It has long been thought that the run-of-the mill thunderhead lacked sufficient energy to create the stupefying amount of power found in the lightning they produce. After all, a common bolt of cloud to ground lightning is as hot as the sun’s corona, carries a current of 30 kiloamperes, transfers a charge of 5 coulombs, has a potential difference of about 100 megavolts, and dissipates 500 megajoules. That’s a lot of juice for an uncompressed mist.

In 1992 Alex Gurevich proposed that lightning is the spawn of interstellar radiation. The theory was widely dismissed by the scientific community, but in the time since it has come more and more into favor. Partly because there has been no suitable scientific theory, and partly because new observations fit correctly into the theory.

Various agencies studying lighting discovered in 2002 that lightning produces a large pulse of x and gamma rays. This was a surprise since conventional wisdom said that the atmosphere is too dense to allow for electrons to accelerate to speeds high enough to create those high-energy emissions. It was perplexing, but the much older proposition of Runaway Breakdown explained it eloquently.

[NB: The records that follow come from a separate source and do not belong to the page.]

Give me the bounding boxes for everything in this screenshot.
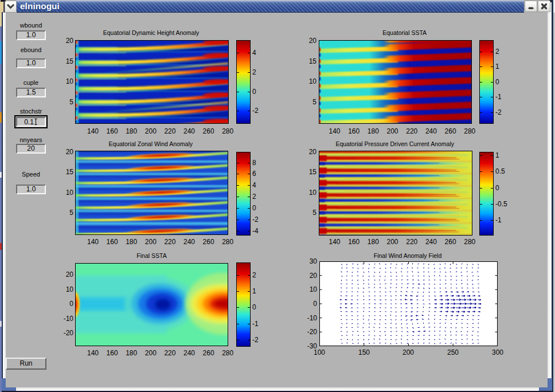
- svg-text:elninogui: elninogui: [20, 1, 60, 11]
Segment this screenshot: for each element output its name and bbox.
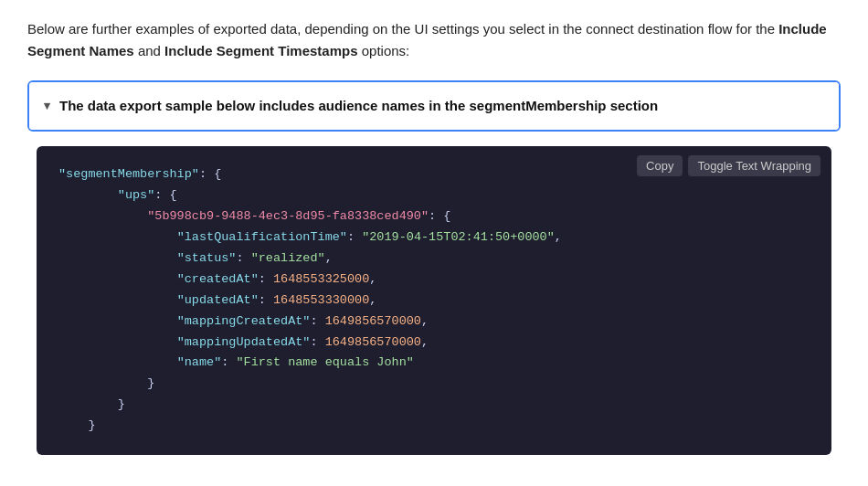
code-block: "segmentMembership": { "ups": { "5b998cb… <box>37 146 831 455</box>
code-toolbar: Copy Toggle Text Wrapping <box>637 155 820 176</box>
description-text: Below are further examples of exported d… <box>27 18 841 62</box>
copy-button[interactable]: Copy <box>637 155 683 176</box>
accordion: ▾ The data export sample below includes … <box>27 80 841 132</box>
accordion-label: The data export sample below includes au… <box>59 95 658 117</box>
toggle-wrap-button[interactable]: Toggle Text Wrapping <box>688 155 820 176</box>
accordion-header[interactable]: ▾ The data export sample below includes … <box>29 82 839 130</box>
chevron-down-icon: ▾ <box>44 97 50 116</box>
code-block-wrapper: Copy Toggle Text Wrapping "segmentMember… <box>37 146 831 455</box>
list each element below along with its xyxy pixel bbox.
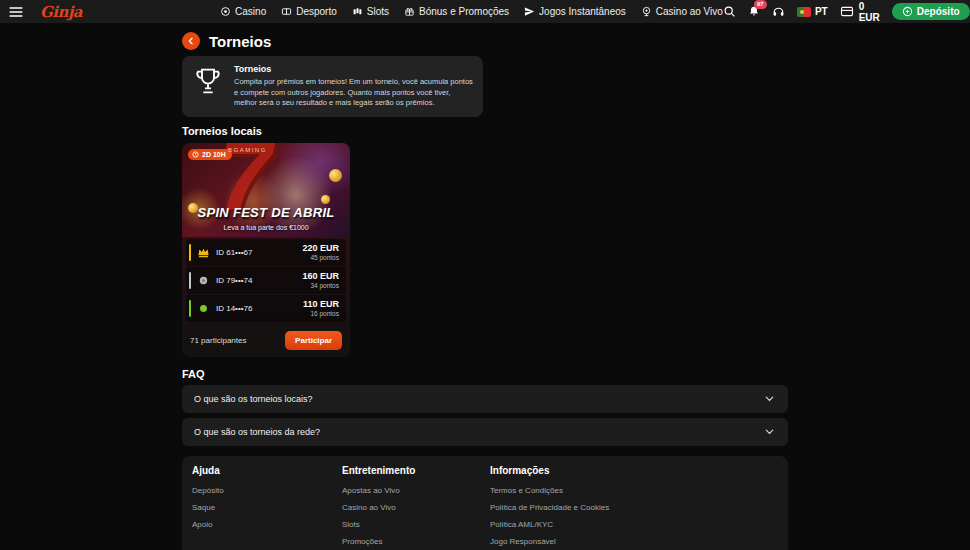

In a nutshell, Runaway Breakdown takes into account that the Earth is under perpetual assault by Cosmic Rays, a very high energy that roves the cosmos. Most of the time this energy has no effect on terrestrial life, including clouds, most being too diffuse for the radiation to care about. The difference comes in the thick, heavy, wet clouds that make up a thunderhead. The dark foreboding weather front a person sees bearing down on him on a warm summer’s eve is only the tip of the proverbial iceberg. The thunderhead reaches up to 14 miles above sea level. The giant mass of unstable air and moisture acts somewhat like a solar cell to the cosmic rays, but lacks the power to trap the energy.

The high energy Cosmic Rays smack into air or water molecules in the conundrum, and cause the molecule to release a high energy electron. That electron has a reach and power usually unavailable in the atmosphere, and that electron is prone to hit another molecule which will release one or more electrons in turn. This cascading breakdown is somewhat analogous to a nuclear reaction in an open environment. but where a nuclear core must be cooled, inside a thunderhead the energy is dispersed when there are enough long-trajectory electrons created, and they conglomerate into a bolt of conductive plasma⁠—lightning.

There are still some difficulties with the Runaway Breakdown theory, namely that the events described therein are exceedingly difficult to observe since storms rarely make appointments to appear at a designated time and place for observers. This isn’t to say it’s not provable, but like may things, it will take time. As Benjamin Franklin, the father of meteorology and electrodynamics said, “He that can have patience can have what he will.”